_Aim of the task_.
Once you find the line below that contains "Sütiszabályzat", write it out along with every later line exactly as given, stopping only when the records end. Omit the pictures.

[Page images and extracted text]
----

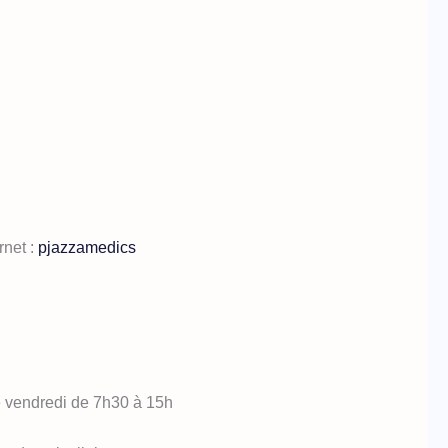
rnet :
pjazzamedics
le vendredi de 7h30 à 15h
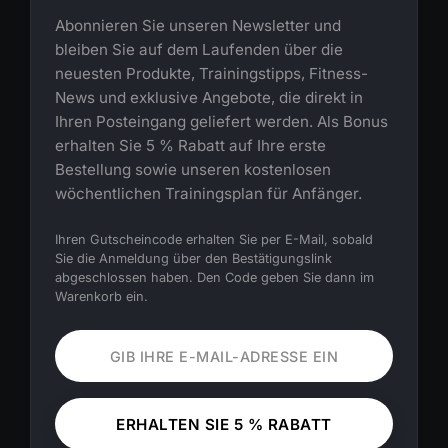
Abonnieren Sie unseren Newsletter und
bleiben Sie auf dem Laufenden über die
neuesten Produkte, Trainingstipps, Fitness-
News und exklusive Angebote, die direkt in
Ihren Posteingang geliefert werden. Als Bonus
erhalten Sie 5 % Rabatt auf Ihre erste
Bestellung sowie unseren kostenlosen
wöchentlichen Trainingsplan für Anfänger.
Ihren Gutscheincode erhalten Sie per E-Mail, sobald
Sie die Anmeldung über den Bestätigungslink
abgeschlossen haben. Den Code geben Sie dann im
Warenkorb ein.
ERHALTEN SIE 5 % RABATT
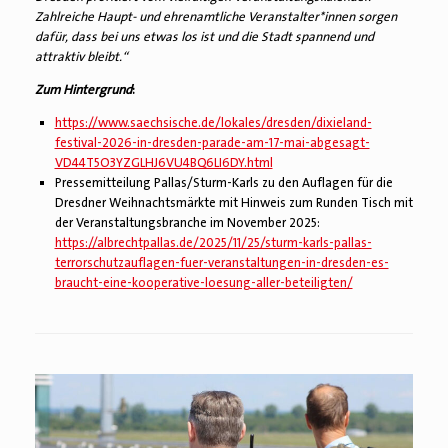
Zahlreiche Haupt- und ehrenamtliche Veranstalter*innen sorgen
dafür, dass bei uns etwas los ist und die Stadt spannend und
attraktiv bleibt.“
Zum Hintergrund
:
https://www.saechsische.de/lokales/dresden/dixieland-
festival-2026-in-dresden-parade-am-17-mai-abgesagt-
VD44T5O3YZGLHJ6VU4BQ6LI6DY.html
Pressemitteilung Pallas/Sturm-Karls zu den Auflagen für die
Dresdner Weihnachtsmärkte mit Hinweis zum Runden Tisch mit
der Veranstaltungsbranche im November 2025:
https://albrechtpallas.de/2025/11/25/sturm-karls-pallas-
terrorschutzauflagen-fuer-veranstaltungen-in-dresden-es-
braucht-eine-kooperative-loesung-aller-beteiligten/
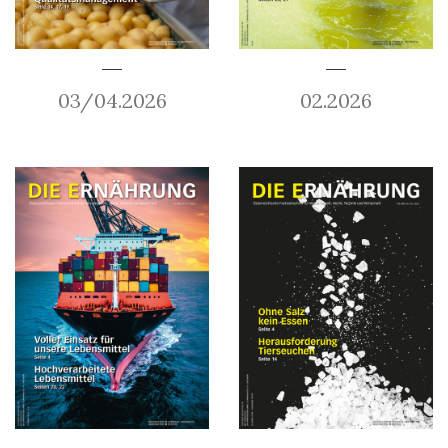
03/04.2026
02.2026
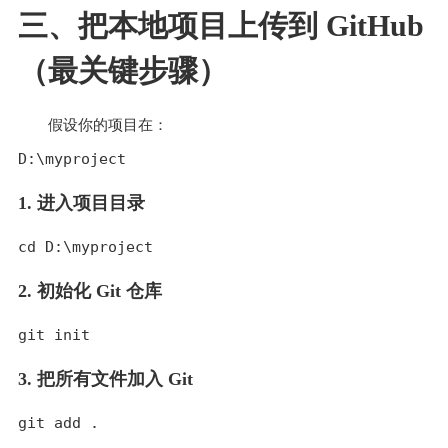
三、把本地项目上传到 GitHub
（最关键步骤）
假设你的项目在：
1. 进入项目目录
2. 初始化 Git 仓库
3. 把所有文件加入 Git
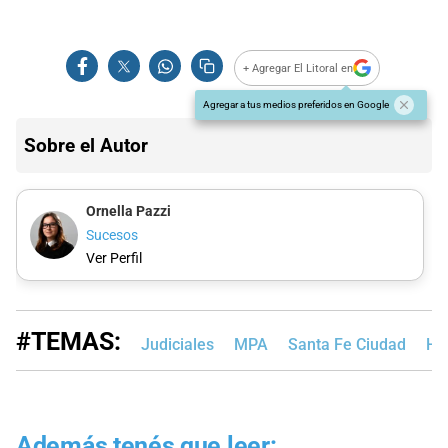
+ Agregar El Litoral en
Agregar a tus medios preferidos en Google
Sobre el Autor
Ornella Pazzi
Sucesos
Ver Perfil
#TEMAS:
Judiciales
MPA
Santa Fe Ciudad
Ho
Además tenés que leer:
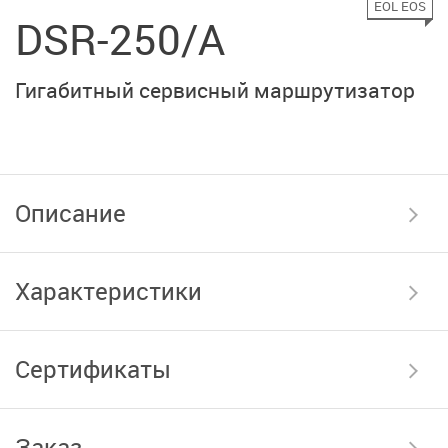
EOL EOS
DSR-250/A
Гигабитный сервисный маршрутизатор
Описание
Характеристики
Сертификаты
Заказ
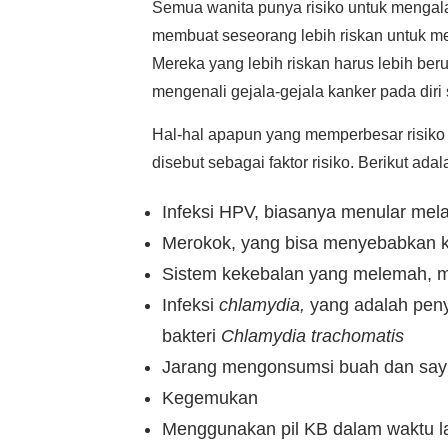
Semua wanita punya risiko untuk mengalam
membuat seseorang lebih riskan untuk m
Mereka yang lebih riskan harus lebih ber
mengenali gejala-gejala kanker pada diri
Hal-hal apapun yang memperbesar risik
disebut sebagai faktor risiko. Berikut ada
Infeksi HPV, biasanya menular melal
Merokok, yang bisa menyebabkan ke
Sistem kekebalan yang melemah, mi
Infeksi
chlamydia,
yang adalah peny
bakteri
Chlamydia trachomatis
Jarang mengonsumsi buah dan say
Kegemukan
Menggunakan pil KB dalam waktu 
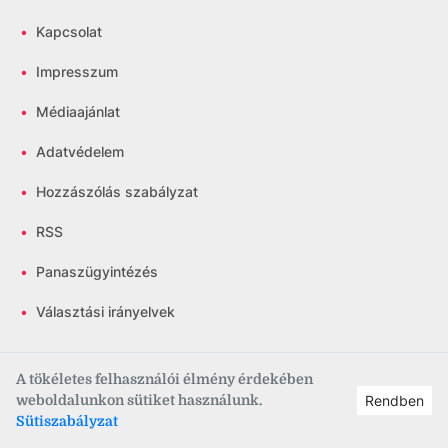
•
Kapcsolat
•
Impresszum
•
Médiaajánlat
•
Adatvédelem
•
Hozzászólás szabályzat
•
RSS
•
Panaszügyintézés
•
Választási irányelvek
A tökéletes felhasználói élmény érdekében
Csatlakozz közösségünkhöz!
weboldalunkon sütiket használunk.
Rendben
Sütiszabályzat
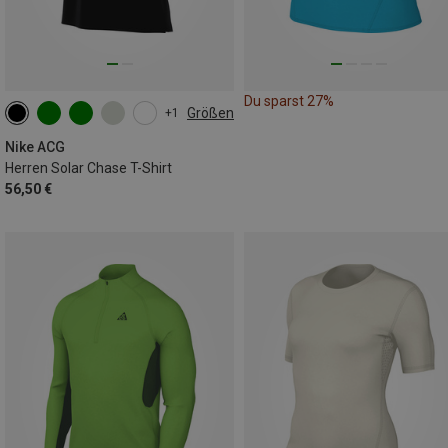
Du sparst 27%
Größen
+1
S
M
L
XL
Nike ACG
Herren Solar Chase T-Shirt
56,50 €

----

_Task output_.
Sütiszabályzat
Du sparst 27%
Größen
+1
S
M
L
XL
Nike ACG
Herren Solar Chase T-Shirt
56,50 €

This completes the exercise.